Scotland’s local government watchdog is taking the unusual step of sending in a representative to further examine how Shetland Islands Council is being governed.
After qualifying the council’s accounts for the fourth year in a row on technicalities, the Accounts Commission is sending in controller of audit Caroline Gardner to carry out an additional investigation following what has turned out to be one of the most turbulent years in SIC history.
The decision follows consideration of a statutory report on the council which highlighted two qualifications, one because Shetland Charitable Trust refuses to group its accounts with those of the SIC and the other relating to the valuation of £90 million of the council’s investments.
But the decision to step in is also related to problems in relationships between senior officials and councillors. This week saw six councillors calling for a new investigation as they submitted a 20-point complaint to convener Sandy Cluness with a string of allegations of misconduct by SIC chief executive David Clark.
Accounts Commission chair John Baillie said: “Shetland Islands Council’s accounts have been qualified for the fourth year in a row. This is serious in itself, but even more concerning given that the qualifications may be symptoms of deeper problems at the council.

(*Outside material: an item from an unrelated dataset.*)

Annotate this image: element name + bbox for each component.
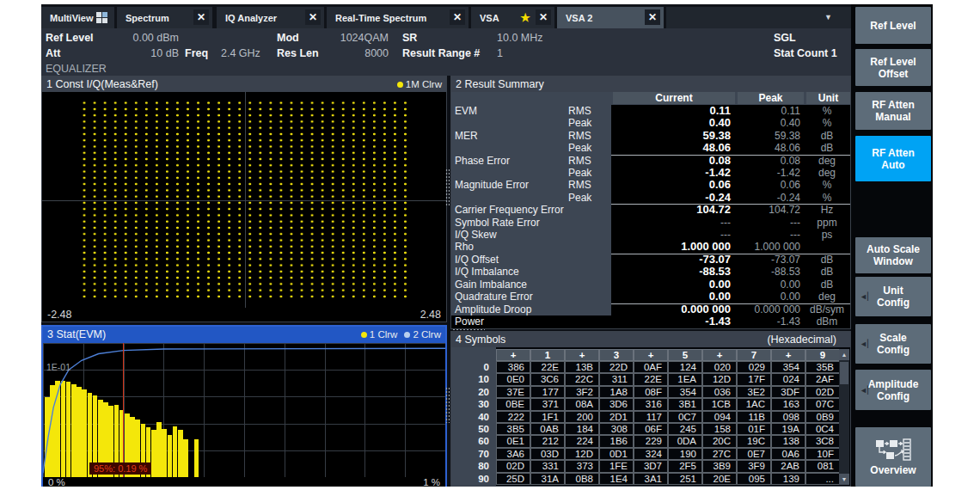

“Bearing in mind the council’s duties to deliver best value to local people we have decided to seek further evidence from Audit Scotland on how the council is being run.”
Mr Clark said: “There is no secret that the SIC has a fundamental difference of position with Audit Scotland in certain aspects of financial reporting. Beyond that, we are committed to working with them and look forward to meeting with them in due course. Meanwhile the council will continue to deliver what are recognised as excellent public services.”

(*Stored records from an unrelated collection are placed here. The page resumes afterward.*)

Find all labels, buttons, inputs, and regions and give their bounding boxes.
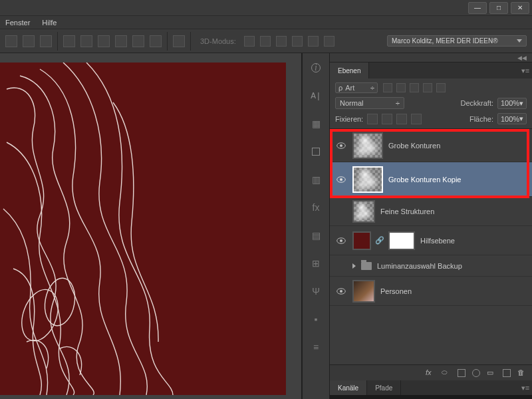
3d-tool-2[interactable] [260,36,271,47]
layer-thumbnail[interactable] [352,132,383,159]
info-panel-icon[interactable]: i [307,61,325,74]
svg-point-8 [340,239,342,241]
layer-name[interactable]: Personen [380,287,527,295]
channels-menu-icon[interactable]: ▾≡ [519,380,532,395]
new-layer-icon[interactable] [503,369,511,377]
svg-point-4 [340,144,342,146]
brush-panel-icon[interactable]: Ψ [307,285,325,298]
canvas-area [0,53,302,399]
workspace-author-dropdown[interactable]: Marco Kolditz, MEER DER IDEEN® [387,35,527,47]
layer-row-hilfsebene[interactable]: 🔗 Hilfsebene [330,226,532,255]
blend-mode-dropdown[interactable]: Normal ÷ [335,97,404,109]
filter-smart-icon[interactable] [436,83,446,92]
adjustment-layer-icon[interactable] [472,369,480,377]
layer-row-feine[interactable]: Feine Strukturen [330,197,532,226]
layer-row-grobe-kopie[interactable]: Grobe Konturen Kopie [330,162,532,197]
adjustments-panel-icon[interactable]: fx [307,201,325,214]
opacity-input[interactable]: 100%▾ [497,98,527,109]
layer-name[interactable]: Grobe Konturen [388,142,527,150]
delete-layer-icon[interactable]: 🗑 [517,368,527,378]
distribute-icon-3[interactable] [98,35,110,47]
filter-image-icon[interactable] [383,83,392,92]
visibility-toggle-empty[interactable] [335,261,347,271]
align-center-icon[interactable] [23,35,35,47]
panel-menu-icon[interactable]: ▾≡ [519,63,532,78]
fill-layer-thumbnail[interactable] [352,231,371,250]
mask-thumbnail[interactable] [388,231,415,250]
blend-mode-value: Normal [340,99,363,107]
distribute-icon-4[interactable] [115,35,127,47]
distribute-icon-6[interactable] [150,35,162,47]
caret-down-icon [517,39,522,43]
svg-rect-0 [0,63,286,395]
visibility-toggle[interactable] [335,175,347,184]
align-right-icon[interactable] [40,35,52,47]
layers-tab[interactable]: Ebenen [330,63,369,78]
3d-tool-3[interactable] [276,36,287,47]
layer-row-grobe-konturen[interactable]: Grobe Konturen [330,129,532,162]
layer-name[interactable]: Feine Strukturen [380,207,527,215]
menu-hilfe[interactable]: Hilfe [42,19,57,27]
history-panel-icon[interactable] [307,145,325,158]
svg-point-6 [340,178,342,180]
panel-icon-misc3[interactable]: ≡ [307,340,325,354]
layer-row-luminanz-group[interactable]: Luminanzauswahl Backup [330,255,532,277]
filter-type-dropdown[interactable]: ρ Art ÷ [335,82,378,93]
layer-row-personen[interactable]: Personen [330,277,532,306]
channels-tab[interactable]: Kanäle [330,380,367,395]
layer-name[interactable]: Hilfsebene [420,237,527,245]
character-panel-icon[interactable]: A| [307,89,325,102]
visibility-toggle[interactable] [335,287,347,296]
fill-value: 100% [501,115,519,123]
distribute-icon-5[interactable] [132,35,144,47]
document-canvas[interactable] [0,63,286,395]
panel-icon-misc[interactable]: ⊞ [307,257,325,270]
layer-thumbnail[interactable] [352,166,383,193]
3d-tool-6[interactable] [324,36,334,47]
mask-icon[interactable] [458,369,466,377]
lock-label: Fixieren: [335,115,363,123]
3d-tool-4[interactable] [292,36,303,47]
panel-icon-misc2[interactable]: ▪ [307,313,325,326]
menu-fenster[interactable]: Fenster [5,19,30,27]
layer-name[interactable]: Luminanzauswahl Backup [377,262,527,270]
lock-pixels-icon[interactable] [367,114,378,124]
distribute-icon[interactable] [63,35,75,47]
group-icon[interactable]: ▭ [487,368,496,378]
3d-tool-1[interactable] [244,36,255,47]
layer-thumbnail[interactable] [352,280,375,303]
maximize-button[interactable]: □ [489,2,508,14]
filter-type-icon[interactable] [410,83,419,92]
search-icon: ρ [338,84,342,92]
panel-icon-grid[interactable]: ▥ [307,173,325,186]
layer-thumbnail[interactable] [352,200,375,223]
distribute-icon-2[interactable] [80,35,92,47]
group-expand-icon[interactable] [352,263,356,269]
visibility-toggle[interactable] [335,236,347,245]
filter-adjust-icon[interactable] [396,83,406,92]
lock-all-icon[interactable] [396,114,407,124]
menu-bar: Fenster Hilfe [0,16,532,29]
paths-tab[interactable]: Pfade [367,380,401,395]
layers-list: Grobe Konturen Grobe Konturen Kopie Fein… [330,129,532,364]
visibility-toggle[interactable] [335,141,347,150]
visibility-toggle-empty[interactable] [335,207,347,216]
options-bar: 3D-Modus: Marco Kolditz, MEER DER IDEEN® [0,29,532,53]
fx-label[interactable]: fx [426,368,435,378]
3d-tool-5[interactable] [308,36,319,47]
navigator-panel-icon[interactable]: ▤ [307,229,325,242]
align-left-icon[interactable] [5,35,17,47]
lock-position-icon[interactable] [382,114,392,124]
link-layers-icon[interactable]: ⬭ [442,368,451,378]
fill-label: Fläche: [469,115,493,123]
close-button[interactable]: ✕ [511,2,529,14]
lock-icon-4[interactable] [411,114,422,124]
extra-icon[interactable] [173,35,185,47]
collapse-indicator[interactable]: ◀◀ [517,55,527,61]
minimize-button[interactable]: — [468,2,487,14]
layer-name[interactable]: Grobe Konturen Kopie [388,176,527,184]
fill-input[interactable]: 100%▾ [497,113,527,124]
swatches-panel-icon[interactable]: ▦ [307,117,325,130]
filter-shape-icon[interactable] [423,83,432,92]
mode-3d-label: 3D-Modus: [200,37,236,45]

The Accounts Commision decision comes after councillors heard directly from Audit Scotland’s assistant director Fiona Mitchell-Knight on Wednesday. Her report raised a raft of concerns about the council’s habit of raiding its oil reserves to fund spending, money wasted on capital projects and members’ continuing inability to take tough decisions.

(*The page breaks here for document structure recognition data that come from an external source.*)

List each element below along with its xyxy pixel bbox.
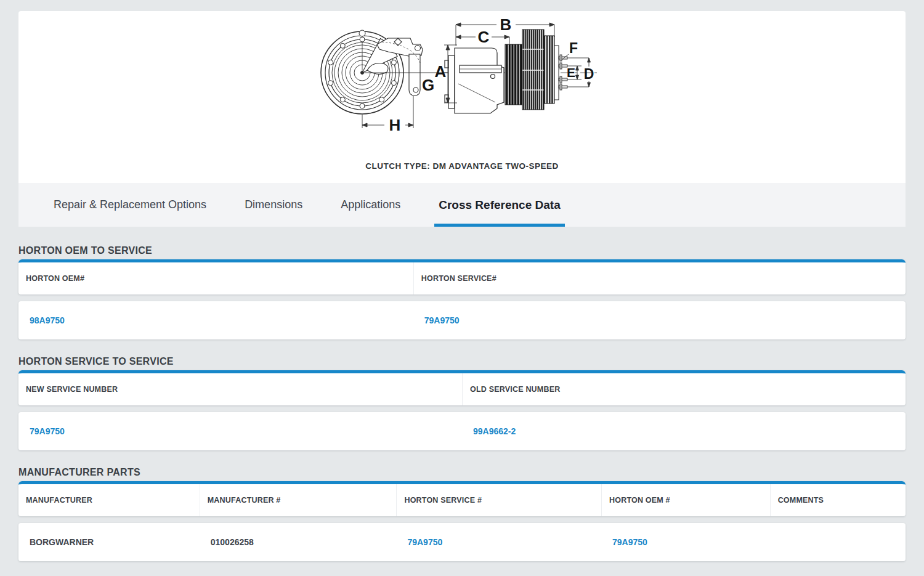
column-header: MANUFACTURER bbox=[18, 484, 200, 516]
tab-bar: Repair & Replacement Options Dimensions … bbox=[18, 183, 906, 227]
manufacturer-parts-header-row: MANUFACTURER MANUFACTURER # HORTON SERVI… bbox=[18, 481, 906, 516]
dim-label-a: A bbox=[435, 62, 447, 81]
column-header: HORTON SERVICE # bbox=[396, 484, 601, 516]
column-header: HORTON OEM# bbox=[18, 262, 413, 294]
column-header: HORTON OEM # bbox=[601, 484, 770, 516]
dim-label-f: F bbox=[569, 40, 578, 56]
dim-label-b: B bbox=[500, 15, 512, 34]
dim-label-g: G bbox=[422, 76, 434, 94]
tab-repair-replacement-options[interactable]: Repair & Replacement Options bbox=[49, 183, 211, 227]
column-header: MANUFACTURER # bbox=[200, 484, 397, 516]
section-title-horton-service-to-service: HORTON SERVICE TO SERVICE bbox=[18, 356, 906, 367]
tab-dimensions[interactable]: Dimensions bbox=[240, 183, 307, 227]
tab-applications[interactable]: Applications bbox=[336, 183, 405, 227]
clutch-technical-drawing: A B C D E F G H bbox=[18, 11, 906, 159]
table-row: 79A9750 99A9662-2 bbox=[18, 412, 906, 450]
horton-service-to-service-header-row: NEW SERVICE NUMBER OLD SERVICE NUMBER bbox=[18, 370, 906, 405]
table-row: 98A9750 79A9750 bbox=[18, 301, 906, 339]
dim-label-h: H bbox=[389, 116, 401, 134]
part-number-link[interactable]: 79A9750 bbox=[18, 426, 462, 436]
part-number-link[interactable]: 79A9750 bbox=[413, 315, 906, 325]
manufacturer-number-cell: 010026258 bbox=[200, 537, 397, 547]
dim-label-d: D bbox=[584, 66, 594, 82]
column-header: OLD SERVICE NUMBER bbox=[462, 373, 906, 405]
part-number-link[interactable]: 79A9750 bbox=[396, 537, 601, 547]
manufacturer-cell: BORGWARNER bbox=[18, 537, 200, 547]
horton-oem-to-service-header-row: HORTON OEM# HORTON SERVICE# bbox=[18, 259, 906, 294]
section-title-horton-oem-to-service: HORTON OEM TO SERVICE bbox=[18, 245, 906, 256]
column-header: NEW SERVICE NUMBER bbox=[18, 373, 462, 405]
dim-label-e: E bbox=[567, 65, 575, 79]
part-number-link[interactable]: 99A9662-2 bbox=[462, 426, 906, 436]
tab-cross-reference-data[interactable]: Cross Reference Data bbox=[434, 183, 564, 227]
dim-label-c: C bbox=[478, 28, 490, 46]
clutch-type-caption: CLUTCH TYPE: DM ADVANTAGE TWO-SPEED bbox=[18, 159, 906, 183]
column-header: HORTON SERVICE# bbox=[413, 262, 906, 294]
part-number-link[interactable]: 79A9750 bbox=[601, 537, 770, 547]
column-header: COMMENTS bbox=[770, 484, 906, 516]
table-row: BORGWARNER 010026258 79A9750 79A9750 bbox=[18, 523, 906, 561]
section-title-manufacturer-parts: MANUFACTURER PARTS bbox=[18, 467, 906, 478]
product-diagram-card: A B C D E F G H CLUTCH TYPE: DM ADVANTAG… bbox=[18, 11, 906, 183]
part-number-link[interactable]: 98A9750 bbox=[18, 315, 413, 325]
page: A B C D E F G H CLUTCH TYPE: DM ADVANTAG… bbox=[0, 0, 924, 561]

A number of councillors, most notably Allan Wishart, stressed to Ms Mitchell-Knight that members have to live in the community and deal with people, rather than spreadsheets and figures, which he said made it very difficult for them to take unpopular decisions and cut spending.
Councillors themselves agreed on Wednesday to bring in local authority umbrella group Cosla and the government’s Improvement Service to try and help improve the way the SIC is being run.